Flock of ancient ‘butterfly headed’ flying reptiles discovered

An ancient flying reptile with a bizarre, butterfly-like head has been unearthed in Brazil. The new-found reptile species, Caiuajara dobruskii—a type of flying reptile known as a pterosaur—lived about 80 million years ago in an ancient desert oasis. The beast sported a strange bony crest on its head that looked like the wings of a butterfly, and had the wingspan needed to take flight at a very young age. Hundreds of fossils from the reptile were unearthed in a single bone bed, providing the strongest evidence yet that the flying reptiles were social animals, said study co-author Alexander Kellner, a palaeontologist at the National Museum at the Federal University of Rio de Janeiro.

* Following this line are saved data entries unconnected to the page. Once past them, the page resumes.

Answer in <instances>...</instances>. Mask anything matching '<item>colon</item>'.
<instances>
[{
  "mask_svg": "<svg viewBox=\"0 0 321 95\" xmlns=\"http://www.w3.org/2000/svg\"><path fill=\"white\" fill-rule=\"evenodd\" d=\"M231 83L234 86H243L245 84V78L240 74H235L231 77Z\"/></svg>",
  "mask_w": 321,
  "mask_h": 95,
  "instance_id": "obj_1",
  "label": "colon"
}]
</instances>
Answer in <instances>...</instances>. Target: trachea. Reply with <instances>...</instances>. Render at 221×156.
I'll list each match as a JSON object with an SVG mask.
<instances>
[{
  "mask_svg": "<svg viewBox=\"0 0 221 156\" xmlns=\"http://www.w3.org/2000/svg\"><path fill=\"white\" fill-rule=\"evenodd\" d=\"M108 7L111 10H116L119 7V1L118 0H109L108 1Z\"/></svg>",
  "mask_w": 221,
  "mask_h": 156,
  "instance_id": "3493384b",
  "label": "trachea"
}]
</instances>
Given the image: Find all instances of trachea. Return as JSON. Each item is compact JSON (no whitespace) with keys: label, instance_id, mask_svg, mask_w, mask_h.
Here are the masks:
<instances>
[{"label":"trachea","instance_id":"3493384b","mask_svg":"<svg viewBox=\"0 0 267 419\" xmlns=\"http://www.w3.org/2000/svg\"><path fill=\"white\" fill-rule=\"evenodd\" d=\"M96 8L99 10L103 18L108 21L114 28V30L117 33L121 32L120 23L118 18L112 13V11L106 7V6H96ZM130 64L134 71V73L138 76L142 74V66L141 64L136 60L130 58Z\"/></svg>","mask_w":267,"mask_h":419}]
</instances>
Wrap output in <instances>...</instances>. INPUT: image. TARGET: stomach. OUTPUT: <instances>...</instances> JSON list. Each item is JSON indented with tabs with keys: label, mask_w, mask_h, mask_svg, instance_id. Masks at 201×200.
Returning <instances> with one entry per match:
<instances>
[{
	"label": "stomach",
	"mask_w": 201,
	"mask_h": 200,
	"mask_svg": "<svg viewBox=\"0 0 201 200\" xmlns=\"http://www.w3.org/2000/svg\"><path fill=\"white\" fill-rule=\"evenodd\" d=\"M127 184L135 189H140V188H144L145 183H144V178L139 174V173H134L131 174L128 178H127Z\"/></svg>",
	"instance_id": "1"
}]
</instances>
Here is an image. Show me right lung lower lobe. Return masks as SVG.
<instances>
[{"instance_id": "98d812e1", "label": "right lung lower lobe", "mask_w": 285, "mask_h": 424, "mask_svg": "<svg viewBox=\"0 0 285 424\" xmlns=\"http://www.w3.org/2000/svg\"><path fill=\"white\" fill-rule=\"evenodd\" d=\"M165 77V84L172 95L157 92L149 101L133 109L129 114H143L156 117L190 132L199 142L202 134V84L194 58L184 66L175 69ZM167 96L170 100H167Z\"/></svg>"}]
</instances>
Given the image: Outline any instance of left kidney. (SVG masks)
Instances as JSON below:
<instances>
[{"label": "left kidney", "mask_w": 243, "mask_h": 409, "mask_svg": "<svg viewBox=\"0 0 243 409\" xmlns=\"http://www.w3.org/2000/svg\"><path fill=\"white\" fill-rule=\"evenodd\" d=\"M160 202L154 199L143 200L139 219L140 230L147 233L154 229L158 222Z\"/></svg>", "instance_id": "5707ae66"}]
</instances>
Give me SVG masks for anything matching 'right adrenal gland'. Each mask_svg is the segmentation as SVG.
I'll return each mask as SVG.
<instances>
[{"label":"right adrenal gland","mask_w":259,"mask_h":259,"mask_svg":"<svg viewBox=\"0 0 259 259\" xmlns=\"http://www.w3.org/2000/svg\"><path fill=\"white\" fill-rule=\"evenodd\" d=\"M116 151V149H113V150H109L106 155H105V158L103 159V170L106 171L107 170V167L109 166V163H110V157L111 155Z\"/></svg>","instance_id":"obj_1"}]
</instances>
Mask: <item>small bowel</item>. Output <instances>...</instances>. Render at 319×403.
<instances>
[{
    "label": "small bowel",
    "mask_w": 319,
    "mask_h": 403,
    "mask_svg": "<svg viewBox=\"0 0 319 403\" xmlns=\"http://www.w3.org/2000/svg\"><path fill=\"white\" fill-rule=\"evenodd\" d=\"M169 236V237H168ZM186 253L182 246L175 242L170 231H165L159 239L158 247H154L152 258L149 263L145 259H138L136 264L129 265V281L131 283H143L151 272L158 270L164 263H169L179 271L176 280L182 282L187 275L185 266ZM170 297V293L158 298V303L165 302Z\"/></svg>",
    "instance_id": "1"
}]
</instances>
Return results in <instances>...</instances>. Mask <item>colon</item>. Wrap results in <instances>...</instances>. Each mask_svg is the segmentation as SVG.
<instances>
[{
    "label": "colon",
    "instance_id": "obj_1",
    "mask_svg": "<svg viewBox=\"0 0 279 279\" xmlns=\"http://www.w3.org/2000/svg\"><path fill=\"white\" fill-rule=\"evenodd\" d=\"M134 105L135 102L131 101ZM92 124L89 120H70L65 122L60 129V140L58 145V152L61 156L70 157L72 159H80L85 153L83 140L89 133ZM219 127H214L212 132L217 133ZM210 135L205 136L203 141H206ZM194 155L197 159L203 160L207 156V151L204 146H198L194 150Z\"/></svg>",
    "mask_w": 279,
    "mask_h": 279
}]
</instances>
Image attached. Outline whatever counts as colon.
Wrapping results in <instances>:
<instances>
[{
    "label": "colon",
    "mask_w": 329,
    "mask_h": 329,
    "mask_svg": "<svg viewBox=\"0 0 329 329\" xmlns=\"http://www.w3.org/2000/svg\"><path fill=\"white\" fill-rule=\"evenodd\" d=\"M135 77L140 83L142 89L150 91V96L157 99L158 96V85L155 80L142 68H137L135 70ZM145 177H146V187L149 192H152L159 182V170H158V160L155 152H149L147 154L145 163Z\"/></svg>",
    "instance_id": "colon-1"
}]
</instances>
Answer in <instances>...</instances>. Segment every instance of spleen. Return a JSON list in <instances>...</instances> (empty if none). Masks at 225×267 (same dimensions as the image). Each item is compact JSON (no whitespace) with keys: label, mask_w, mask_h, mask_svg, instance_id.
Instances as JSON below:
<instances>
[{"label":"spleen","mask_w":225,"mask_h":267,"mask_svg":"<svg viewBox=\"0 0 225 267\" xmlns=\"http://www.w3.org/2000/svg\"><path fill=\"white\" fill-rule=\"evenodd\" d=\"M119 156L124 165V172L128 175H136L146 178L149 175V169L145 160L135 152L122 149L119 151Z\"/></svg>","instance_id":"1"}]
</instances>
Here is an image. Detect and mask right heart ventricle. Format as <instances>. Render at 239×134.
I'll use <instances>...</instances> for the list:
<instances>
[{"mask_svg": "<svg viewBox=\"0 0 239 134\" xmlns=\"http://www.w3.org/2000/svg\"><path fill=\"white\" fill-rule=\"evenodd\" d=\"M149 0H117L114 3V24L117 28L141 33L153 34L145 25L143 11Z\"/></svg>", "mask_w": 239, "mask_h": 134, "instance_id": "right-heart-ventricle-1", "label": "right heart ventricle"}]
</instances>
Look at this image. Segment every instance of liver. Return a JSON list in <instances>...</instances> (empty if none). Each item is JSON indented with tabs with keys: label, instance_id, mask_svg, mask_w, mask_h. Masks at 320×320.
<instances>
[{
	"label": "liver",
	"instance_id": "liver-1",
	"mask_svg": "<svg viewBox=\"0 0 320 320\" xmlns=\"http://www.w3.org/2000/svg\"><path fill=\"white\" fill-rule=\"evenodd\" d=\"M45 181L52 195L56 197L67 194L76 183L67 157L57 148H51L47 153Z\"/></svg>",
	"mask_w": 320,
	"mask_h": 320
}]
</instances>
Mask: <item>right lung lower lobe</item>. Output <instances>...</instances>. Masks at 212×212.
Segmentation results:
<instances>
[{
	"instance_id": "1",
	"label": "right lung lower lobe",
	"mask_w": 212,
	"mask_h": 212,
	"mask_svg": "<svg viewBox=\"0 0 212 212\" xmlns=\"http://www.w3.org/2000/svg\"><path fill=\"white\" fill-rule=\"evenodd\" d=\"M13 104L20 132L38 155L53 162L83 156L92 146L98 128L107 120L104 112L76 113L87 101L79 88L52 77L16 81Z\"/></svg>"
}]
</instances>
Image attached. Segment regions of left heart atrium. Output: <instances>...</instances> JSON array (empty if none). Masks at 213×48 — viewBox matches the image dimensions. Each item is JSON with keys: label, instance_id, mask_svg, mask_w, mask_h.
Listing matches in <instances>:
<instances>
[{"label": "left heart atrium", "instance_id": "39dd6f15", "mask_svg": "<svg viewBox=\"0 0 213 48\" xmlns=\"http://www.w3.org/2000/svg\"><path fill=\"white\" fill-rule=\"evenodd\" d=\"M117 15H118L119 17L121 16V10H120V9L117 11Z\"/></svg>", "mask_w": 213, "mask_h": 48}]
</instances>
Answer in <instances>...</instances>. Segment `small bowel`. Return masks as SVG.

This helps us to have a glimpse on the anatomical variation achieved by this species from young to old.

Alexander Kellner, a palaeontologist with Brazil’s National Museum at the Federal University of Rio de Janeiro

These pterosaurs, whose wingspans measured up to nearly 2.35 metres, inhabited a lakeside oasis in a large desert region during the Cretaceous Period, living in vibrant colonies with others of the same species of all ages. Pterosaurs were Earth’s first flying vertebrates, with birds and bats making their appearances much later. They thrived from about 220 million years ago to 65 million years ago, when they were wiped out by the asteroid that also doomed the dinosaurs.